A strategic approach involves the coordination of marketing and financial decisions to price for achieving company goals. This means thinking about when and how pricing decisions are made and who are involved.
Setting prices at a strategic level requires management to take responsibility for establishing pricing policies and procedures, consistent with financial, branding and positioning goals. Leaving it up to the sales force or distributors to determine price levels is abandoning responsibility for the strategic direction of the business.
It is important that Marketing and Finance departments work together in finding the right balance between the customer’s desire to get a great deal (low price) and the firm’s goal of maximizing profits (high price), while also considering the impact on branding and positioning.

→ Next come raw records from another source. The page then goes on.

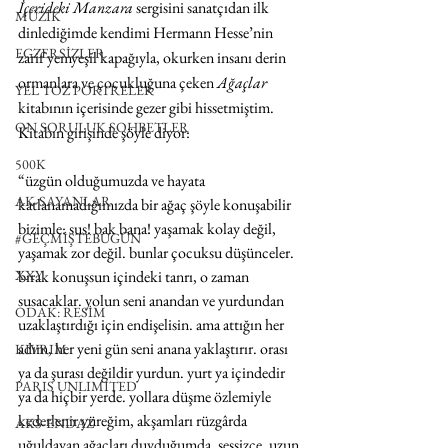
İçerideki Manzara 
sergisini sanatçıdan ilk 
MÜZİK
dinlediğimde kendimi Hermann Hesse’nin 
EGZERSİZLER
zarif yemyeşil kapağıyla, okurken insanı derin 
ormanlara ve çocukluğuna çeken 
Ağaçlar
YEL TOZ PORTRELER
kitabının içerisinde gezer gibi hissetmiştim. 
ON SORULUK SOHBETLER
Kitabın girişinde şöyle diyor: 
500K
“üzgün olduğumuzda ve hayata 
AK-SAYANLAR
katlanamadığımızda bir ağaç şöyle konuşabilir 
bizimle: sus! bak bana! yaşamak kolay değil, 
#GEÇMİŞTEBUGÜN
yaşamak zor değil. bunlar çocuksu düşünceler. 
XXY
bırak konuşsun içindeki tanrı, o zaman 
susacaklar. yolun seni anandan ve yurdundan 
ODAK: RESİM
uzaklaştırdığı için endişelisin. ama attığın her 
adım, her yeni gün seni anana yaklaştırır. orası 
KIVRIM
ya da şurası değildir yurdun. yurt ya içindedir 
PARIS UNLIMITED
ya da hiçbir yerde. yollara düşme özlemiyle 
kederlenir yüreğim, akşamları rüzgârda 
AKS-ENDAZ
uğuldayan ağaçları duyduğumda. sessizce, uzun 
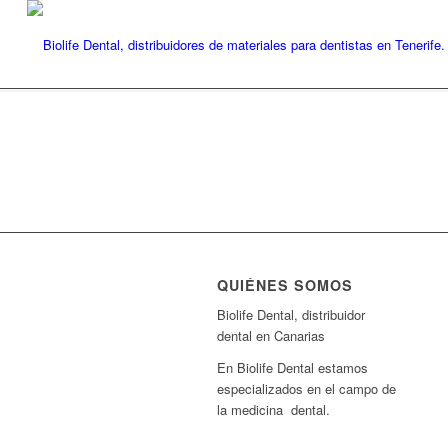
QUIÉNES SOMOS
Biolife Dental, distribuidor
dental en Canarias
En Biolife Dental estamos
especializados en el campo de
la medicina dental.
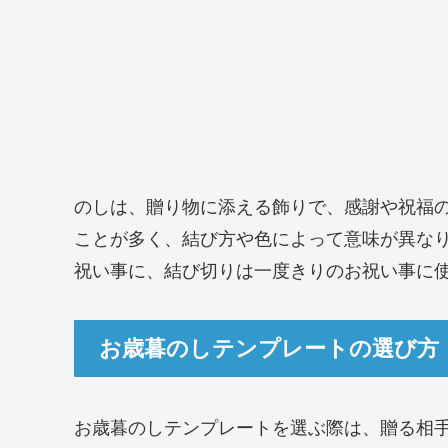
のしは、贈り物に添える飾りで、感謝や祝福
ことが多く、結び方や色によって意味が異な
祝い事に、結び切りは一度きりのお祝い事に
お歳暮のしテンプレートの選び方
お歳暮のしテンプレートを選ぶ際は、贈る相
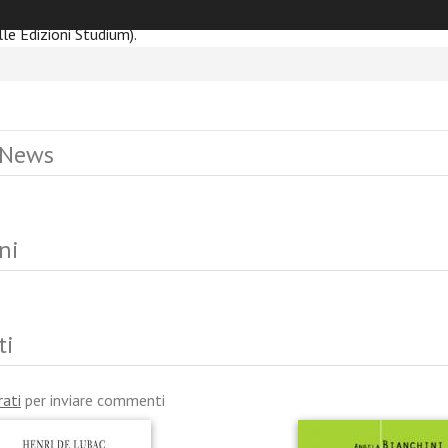
 condivisione ideale e concreta operosità (Prof. Vincenzo Cappelle
le Edizioni Studium).
 News
ni
ti
rati
per inviare commenti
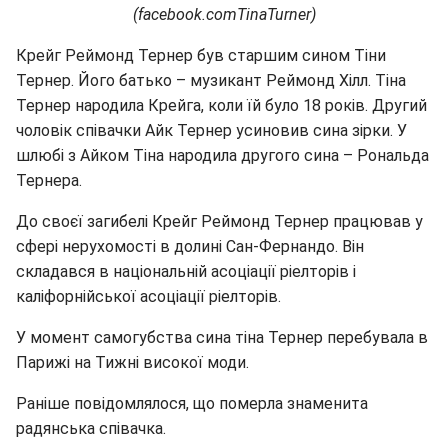
(facebook.comTinaTurner)
Крейг Реймонд Тернер був старшим сином Тіни
Тернер. Його батько – музикант Реймонд Хілл. Тіна
Тернер народила Крейга, коли їй було 18 років. Другий
чоловік співачки Айк Тернер усиновив сина зірки. У
шлюбі з Айком Тіна народила другого сина – Рональда
Тернера.
До своєї загибелі Крейг Реймонд Тернер працював у
сфері нерухомості в долині Сан-Фернандо. Він
складався в національній асоціації ріелторів і
каліфорнійської асоціації ріелторів.
У момент самогубства сина тіна Тернер перебувала в
Парижі на Тижні високої моди.
Раніше повідомлялося, що померла знаменита
радянська співачка.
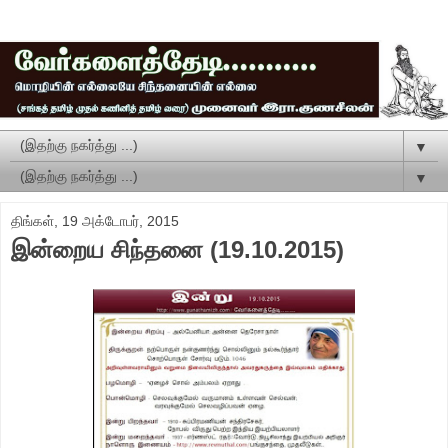
▼
▼
திங்கள், 19 அக்டோபர், 2015
இன்றைய சிந்தனை (19.10.2015)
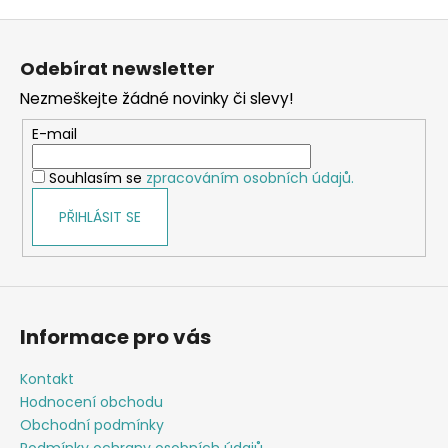
v
Z
l
á
á
Odebírat newsletter
d
p
a
Nezmeškejte žádné novinky či slevy!
a
c
t
E-mail
í
í
p
Souhlasím se
zpracováním osobních údajů.
r
v
PŘIHLÁSIT SE
k
y
v
ý
p
Informace pro vás
i
s
Kontakt
u
Hodnocení obchodu
Obchodní podmínky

Cost-Plus Pricing Doesn’t Work
Traditionally, Cost-Plus pricing is the most commonly used approach because it appears to be based on sound financial considerations. However, Cost-Plus pricing leads to prices that are too high in weak markets and too low in strong markets. This is exactly the opposite of what good pricing should be doing.
The typical Cost-Plus approach follows this sequence:
Here, the company wants customers to buy their product at a price that does not necessarily reflect the customers’ perception of ‘Value’. Price levels end up either too high, resulting in reduced demand or too low, resulting in the company leaving money on the table. Rarely is the cost-plus based price ‘just right’.
As a result, when sales volumes then remain below expectations, prices are dropped to improve demand, but at the expense of lower margins.
Value-Based Pricing for Higher Profits
Value-based pricing involves anticipating what customers are willing to pay when the product is still in the early stages of development. Product development and pricing decisions based on customer needs and their perception of value follow this sequence:
The company produces what customers want to buy and at a price that they are willing to pay based on the value perceived. A Value-Based Pricing approach includes these steps:
- Investigate what the customer’s problems are
- Determine how much they value a solution
- What price are they willing to pay for this solution?
- What is the cost of producing this solution?
If the anticipated gross margin meets targets you can start the development of the product. However, if the gross margin is too low, the product cannot be sold profitably. In that case, it makes no business sense to invest in further product development. In some cases, you may be able to go through a cost reduction effort to simplify the product, but the approach remains the same. Start the assessment with the customer, their needs, and the perceived value of a solution.
Questions to Ask Before Changing Prices
You should take a similar, strategic approach when you’re considering price changes of existing products and services. A value-based approach starts by asking the right questions:
- Which increase in volume produces higher profits at a lower price?
- Which decrease in volume lets us earn more profits from a higher price?
The answers to these questions depend on how product demand changes with price and on the relationship between product costs and production volume.
Additional questions to consider deal with marketing strategy, branding and customers’ perception of value:
- Can we deploy a marketing strategy to keep sales volume changes within an acceptable range?
- What costs can we afford to incur, given the price levels in the market, and still earn a profit?
- Is our price justifiable given the customers’ perception of value?
- How can we better communicate the product value to justify the price?
- How can we better segment the market to justify pricing differently when the value is different?
- What level of sales or market share can we most profitably achieve?
- Which marketing tools should we use to win market share most cost-effectively?
Review Your Pricing Process
Take a fundamental look at your price setting follow these steps:
- Review your current pricing process
- Review your customer segmentation and target markets
- Identify opportunities for segment refinement based on price sensitivity and ‘value perception’
- Conduct detailed profit analysis of your customer segments and products
- Determine your Pricing Power
- Increase your value and Pricing Power
Pricing decisions have a direct impact on your bottom line. You can improve your company’s profitability by taking a strategic approach to pricing. Don’t let it be an afterthought.